Monday, May 31, 2010

You Do Not Have To Be Good (But It Helps) - A Look At Mary Oliver

dmittedly, I'm predisposed to disliking "nature poems." Maybe it's because many are facile, easy to write, and make the kinds of observations only an idiot needs spelled out in poetry. It's not that a good nature poem can't be written - it's just that so many poets have written poor ones.

So I'm in a bit of a quandary when it comes to writing about a poet who's made a career out of writing bad nature poems. Mary Oliver is technically proficient, and from reading her prose works about poetry (her A Poetry Handbook is probably one of the best introductory volumes about poetry ever written) I believe that she knows a lotabout poetry. So why are her poems so god-awful?

That Mary Oliver is a grossly overrated poet isn't really the issue. She's very easy to digest, and, since her poems take no risks, there's little to offend in them. The following is emblematic of what's wrong with Mary Oliver's poetry:

Wild Geese

You do not have to be good. You do not have to walk on your knees for a hundred miles through the desert repenting. You only have to let the soft animal of your body love what it loves.  Tell me about despair, yours, and I will tell you mine. Meanwhile the world goes on. Meanwhile the sun and the clear pebbles of the rain are moving across the landscapes,  over the prairies and the deep trees, the mountains and the rivers. Meanwhile the wild geese, high in the clean blue air, are heading home again.  Whoever you are, no matter how lonely,  the world offers itself to your imagination, calls to you like the wild geese, harsh and exciting --  over and over announcing your place  in the family of things. 

Gee.

This isn't the usual creative-writing-program-produced pap—no, this is highly-crafted, meticulously-designed, carefully-thought-out archetypal creative-writing pap. It takes a well-educated poet to write a poem this bad.

I was actually a bit hopeful by the first line. But then as I continued my enthusiasm waned, much like the steam driving this poem. It's like a balloon with a slow leak, hissing along until the last lines push the air completely out, leaving a wrinkly piece of plastic on the floor, to later get caught in the gears of the vaccuum cleaner and cost $143 (U.S.) to repair, resulting not only in dirty carpets for the duration of the cleaner's time in the shop, but also a small bald spot on the top of your head from where you scratched it trying to figure out how a balloon wound up in your living room...

Okay, maybe I got carried away with my own metaphor there. "Meanwhile the world goes on." Really? It does? I mean, come on! The world does not call to me like wild geese. I'm not really sure what to "latch onto" in this poem, because the images (such as they are) are so vague and "first-level" - here's a tip: just because you use the words "mountains" and "rivers" in your poem does not mean that they're going to be in there. Those are just words. You have to dosomething with them if you want to make poetry.

Mediocrity Abounds!

The problem with "Wild Geese" is not that it's vague, which it is, but that it's completely spineless - what's the message, ultimately, of this poem? "You have a place in this world and like the geese, are free because of your imagination!"

Assuming for a second that this is true, who needs to be told this? A useful tool for revision is to take a statement from a poem, and then state its opposite - if the opposite is ridiculous (i.e., doesn't need to be said), you don't need to make the original statement. This poem is like an advertising slogan, telling you that the company's product is great. Of course it is. What else would they say?

The danger creeping into contemporary poetry (it's been happening for years, but is growing) is the flattening of the image, the death of risk. Using nouns in a poem inserts an object into the poem, but for that object to become an image it must be acted on by the poet. Something needs to happen to the object. Here's another little gem:

I was standing at the edge of the field-- I was hurrying  through my own soul, opening its dark doors-- I was leaning out; I was listening. 

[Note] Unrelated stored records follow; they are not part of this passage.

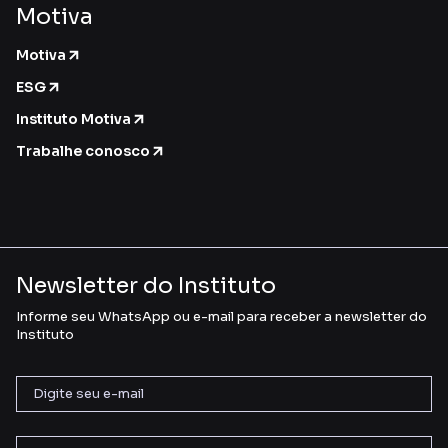
Motiva
Motiva
ESG
Instituto Motiva
Trabalhe conosco
Newsletter do Instituto
Informe seu WhatsApp ou e-mail para receber a newsletter do
Instituto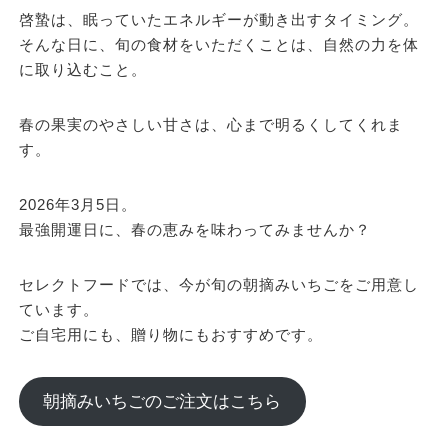
啓蟄は、眠っていたエネルギーが動き出すタイミング。
そんな日に、旬の食材をいただくことは、自然の力を体
に取り込むこと。
春の果実のやさしい甘さは、心まで明るくしてくれま
す。
2026年3月5日。
最強開運日に、春の恵みを味わってみませんか？
セレクトフードでは、今が旬の朝摘みいちごをご用意し
ています。
ご自宅用にも、贈り物にもおすすめです。
朝摘みいちごのご注文はこちら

Like a sugar pill, this poem seems to be doing something, but isn't, really. I'll let her vagueness go for a minute and stop to shudder on the phrase "hurrying / through my own soul, / opening its dark doors--"

This is the kind of adolescent angst that would be barely forgivable if a teenage girl wrote it. Coming from Oliver, who should know better, this is shameful. Angst-ridden posturing doesn't ever make a poet sound "cool" or "deep," especially since referring to your "soul" as "dark" is hardly original, and usually the work of the shallow and simple-minded.